Compared with the other great national utilities, like electricity, gas and telecommunications, where it is obvious that research is needed for these highly technological industries, the topic of water research seems an esoteric affair. "Why do you bother to do it?", it is asked. Therefore, it was very discriminating, if I may say so to our noble chairman, to choose this subject, because it is a major problem. As the report reveals, there are some major problems of research which have been highlighted and brought to the attention of my noble friend Lord Skelmersdale.

I am glad that there is this continuity because, as my noble friend Lord Sherfield said, my noble friend Lord Skelmersdale gave us some rather emollient words in general terms rather late at night about what the Government were going to do. Now he has hours and hours in which he can tell us at length and precisely what he is going to do, and we look forward to that with great interest. I should like to mention two major problems in research which are being looked at, and there are many to which my noble friend has referred.

The first one is undoubtedly water purity. In this country we are richly blessed, in a way we do not really fully appreciate, in having, I suppose, the purest, or one of the purest, water supplies in the world. We know that we can drink the water from the tap anywhere in this country with absolute safety. We have enjoyed that blessing not all that long—only for perhaps the last 80 or 90 years—but the horrors of typhoid and cholera were horrors of the last century. You have only to travel around Europe to know that there are not many countries where you can drink from every tap with absolute confidence. Purity of water is a tremendous blessing, and that we have achieved to a splendid degree.
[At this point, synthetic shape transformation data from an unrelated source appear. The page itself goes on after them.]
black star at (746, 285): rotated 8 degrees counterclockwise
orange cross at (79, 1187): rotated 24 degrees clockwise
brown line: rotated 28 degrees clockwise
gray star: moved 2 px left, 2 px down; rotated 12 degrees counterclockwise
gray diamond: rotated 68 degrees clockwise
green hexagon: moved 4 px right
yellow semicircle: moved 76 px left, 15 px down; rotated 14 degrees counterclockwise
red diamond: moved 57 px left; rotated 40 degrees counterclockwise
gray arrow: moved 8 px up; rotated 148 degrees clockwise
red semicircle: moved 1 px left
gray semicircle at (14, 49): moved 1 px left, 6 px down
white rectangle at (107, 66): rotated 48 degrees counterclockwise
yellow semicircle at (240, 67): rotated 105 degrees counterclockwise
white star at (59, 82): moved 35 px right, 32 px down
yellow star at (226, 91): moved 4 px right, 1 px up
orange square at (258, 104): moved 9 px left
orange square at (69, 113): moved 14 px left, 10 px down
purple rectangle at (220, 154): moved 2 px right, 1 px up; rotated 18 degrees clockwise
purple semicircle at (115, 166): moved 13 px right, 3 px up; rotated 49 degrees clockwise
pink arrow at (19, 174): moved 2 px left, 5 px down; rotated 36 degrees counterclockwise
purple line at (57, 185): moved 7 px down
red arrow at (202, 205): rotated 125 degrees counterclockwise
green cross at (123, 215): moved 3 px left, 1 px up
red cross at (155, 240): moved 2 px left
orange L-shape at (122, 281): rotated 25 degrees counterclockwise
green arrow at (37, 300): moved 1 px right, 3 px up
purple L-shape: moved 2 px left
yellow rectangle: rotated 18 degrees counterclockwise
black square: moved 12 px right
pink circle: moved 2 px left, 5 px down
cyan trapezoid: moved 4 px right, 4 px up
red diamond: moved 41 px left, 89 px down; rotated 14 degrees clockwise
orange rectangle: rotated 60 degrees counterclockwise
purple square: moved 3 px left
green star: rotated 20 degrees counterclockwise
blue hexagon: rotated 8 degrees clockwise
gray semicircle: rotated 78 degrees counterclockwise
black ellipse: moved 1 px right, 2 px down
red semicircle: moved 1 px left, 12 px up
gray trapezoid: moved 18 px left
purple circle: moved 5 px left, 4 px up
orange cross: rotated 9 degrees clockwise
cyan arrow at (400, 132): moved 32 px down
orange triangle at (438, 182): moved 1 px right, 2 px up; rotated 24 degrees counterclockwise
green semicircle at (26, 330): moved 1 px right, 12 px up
Now water purity is not achieved by accident. It requires constant vigilance to achieve it, and constant research. There are two major elements. First of all there is the inorganic, and then there is the organic, from the environment. Of course, both of these may make direct and indirect contributions. Take the direct contribution first. It is well known to all of us here that there is a great deal of re-use of water that goes into the water supply. For instance, our old friend the River Thames has a big element of re-use in it—up to a third, I should say, in summer months. This means that it has passed through treatment plants higher up the river.

It is of absolute importance that we should know precisely what effluents are going into the river and therefore into the water supply. That means that the effluents from the many industries on the banks—many sophisticated industries on a trading estate like Slough—have to be carefully monitored in order that we may know precisely what is there, so that these effluents can be cleaned up; that is, partially cleaned up before they hit the river and completely cleaned up before they get into the supply. All that requires a great deal of scientific effort to make sure that there is no danger when it reaches human beings. All the time in these technological processes new inorganic problems are coming along.

Then there is the other aspect, the ground water supply. About a third of all our water supply comes from underground, from the aquifers. There is a growing problem, which has been much reported on, of nitrates percolating into the aquifers and getting into the water supply, partially from nitrogenous fertilisers used by farmers in heavier and heavier applications nowadays for good commercial reasons; and probably there are other contributors, too. It is not absolutely known precisely what happens then: how long it takes before these nitrates build up and actually come out in the supply which is pumped out, or precisely what they do in the form of nitrosomes in the human frame. But here is an area where continuous research is needed in order to make sure that the human frame is not endangered by this major contribution to our water supply.

Then, of course, on top of that there are other waterborne viruses coming along which we do not even know about. Some of them come from overseas, with foreigners coming here from Asia and the Middle East. Along they come and their effluents go through the sewage works. The virus may survive and come into the water supply. Here is an area where research has to be absolutely continuous. Very large sums of money have to be spent if we are to be sure that no unknown really dangerous new virus comes along. I will mention one new virus—infective hepatitis.What about that, my Lords? That can pass into the water supply—and, believe me, you can get it very easily abroad. Only continuous research on a large scale protects the assured purity of our water.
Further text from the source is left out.